Prompt-Driven Development

Modern banking systems are no longer just codebases — they are increasingly prompt-orchestrated systems where LLMs handle transaction classification, fraud signal interpretation, customer communication, and compliance summarization. As prompts become load-bearing components of production infrastructure, the question is no longer whether to manage them with engineering discipline, but how.

Prompts Are Code — Treat Them That Way

In traditional software development, a logic change requires a code review, a test suite run, and a deployment pipeline. In prompt-driven systems, a subtle wording change in a fraud detection prompt can silently shift model behavior across thousands of daily decisions. Yet most teams still store prompts in spreadsheets, Notion pages, or hardcoded strings.

Prompt-Driven Development (PDD) formalizes the lifecycle of a prompt the same way software engineering formalizes the lifecycle of a function: it is authored, versioned, tested, reviewed, and deployed with explicit controls.

For banking systems specifically — where regulatory auditability and behavioral consistency are non-negotiable — this discipline is not optional. A prompt that classifies a transaction as high-risk cannot be modified ad hoc by a product manager between deployments. It must carry a version identifier, a change history, and a traceable owner.

Prompt Versioning: Structural Requirements

Prompt versioning goes beyond storing text in Git. A production-grade versioning strategy for banking LLM workflows requires:

Semantic versioning with behavioral contracts

Each prompt version should declare its intended behavioral contract: what input schema it expects, what output schema it guarantees, and under what conditions it should be deprecated. A fraud_signal_classifier_v2.3 prompt must document whether it handles multi-currency edge cases differently than v2.2 — and that difference must be traceable to a ticket, a review, and a test delta.

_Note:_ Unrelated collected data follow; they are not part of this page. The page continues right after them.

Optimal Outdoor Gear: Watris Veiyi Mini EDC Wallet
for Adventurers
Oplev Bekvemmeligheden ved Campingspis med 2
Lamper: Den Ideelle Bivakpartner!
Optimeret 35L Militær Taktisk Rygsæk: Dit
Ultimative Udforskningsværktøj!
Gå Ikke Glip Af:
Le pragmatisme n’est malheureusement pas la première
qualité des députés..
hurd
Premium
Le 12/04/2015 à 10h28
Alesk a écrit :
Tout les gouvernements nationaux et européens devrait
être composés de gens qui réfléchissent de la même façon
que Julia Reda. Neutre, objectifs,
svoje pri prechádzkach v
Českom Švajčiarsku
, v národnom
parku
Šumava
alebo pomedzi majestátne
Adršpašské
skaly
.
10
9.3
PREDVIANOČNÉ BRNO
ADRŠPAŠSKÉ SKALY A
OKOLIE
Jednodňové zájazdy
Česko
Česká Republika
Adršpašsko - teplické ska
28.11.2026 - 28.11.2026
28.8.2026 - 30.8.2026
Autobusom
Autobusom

Immutable prompt registries

Prompts in production should be stored in an immutable registry — not edited in place. Tools like LangSmith, PromptLayer, or a custom internal registry enforce this. Each version is addressable by hash or semantic ID. Rollbacks become deterministic: reverting to v2.2 is a registry lookup, not a manual copy-paste.

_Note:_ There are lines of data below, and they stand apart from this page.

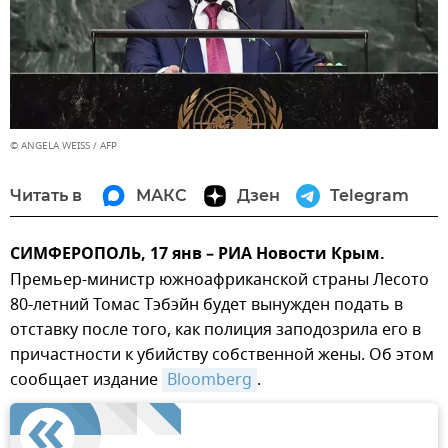
© ANGELA WEISS / AFP
Читать в
МАКС
Дзен
Telegram
СИМФЕРОПОЛЬ, 17 янв – РИА Новости Крым.
Премьер-министр южноафриканской страны Лесото
80-летний Томас Тэбэйн будет вынужден подать в
отставку после того, как полиция заподозрила его в
причастности к убийству собственной жены. Об этом
сообщает издание
Bloomberg
.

Separation of template and context

Prompt templates — the structural logic — should be versioned independently from the runtime context injected at inference time (account metadata, transaction history, regulatory jurisdiction). Conflating the two makes behavioral debugging intractable.

Testing Prompts Like Code

Unit testing a prompt means asserting that given a specific input, the model produces output that satisfies a defined behavioral contract — not just that it produces some output.

Behavioral test suites

For a payment dispute classification prompt, a behavioral test suite might assert:

Given a chargeback claim with a matching merchant refund within 48 hours, the output classification must be RESOLVED, not DISPUTED

Given an input with a flagged BIN range, the risk score must exceed threshold 0.75

Output JSON must conform to the declared schema on 100% of test cases

These are not LLM evals in the academic sense — they are deterministic assertions against curated fixtures, run on every prompt version before promotion.

Regression testing across versions

When fraud_signal_classifier_v2.3 is a candidate to replace v2.2, it must be run against the full regression corpus of historical inputs with known outputs. Behavioral divergence — even in cases where v2.3 is technically "better" — must be surfaced explicitly and reviewed before deployment.

Integrating Prompts into CI/CD

A mature PDD pipeline treats prompt promotion with the same ceremony as a service deployment.

Pipeline stages for prompt changes

A prompt change targeting a KYC summarization workflow should move through: authoring → lint/schema validation → behavioral test suite → human review gate → staging deployment → shadow mode evaluation → production promotion. Each stage has entry and exit criteria. Shadow mode — running the new prompt in parallel without acting on its output — is particularly valuable in banking, where the cost of a behavioral regression is high.

Prompt linting and static analysis

Before a prompt reaches a test runner, automated linting should flag structural issues: missing output schema declarations, injection-vulnerable template variables, token budget overruns on known input distributions, or missing jurisdiction-scoping instructions required by compliance policy.

Rollback and incident response

Prompt deployments must support zero-downtime rollback. When a production incident is traced to a prompt behavioral regression, the resolution path must be: identify the offending version, revert the registry pointer, verify behavioral restoration against the regression suite, and file a post-mortem. The same incident response playbook that governs service outages applies.

Conclusion

Banking systems built on LLMs inherit all the operational complexity of traditional distributed systems — plus the nondeterminism of language models. Prompt-Driven Development provides the engineering framework to manage that complexity: version prompts as first-class artifacts, test them against behavioral contracts, and promote them through CI/CD pipelines with the same rigor applied to production code. In regulated environments, this is not a best practice. It is a baseline requirement.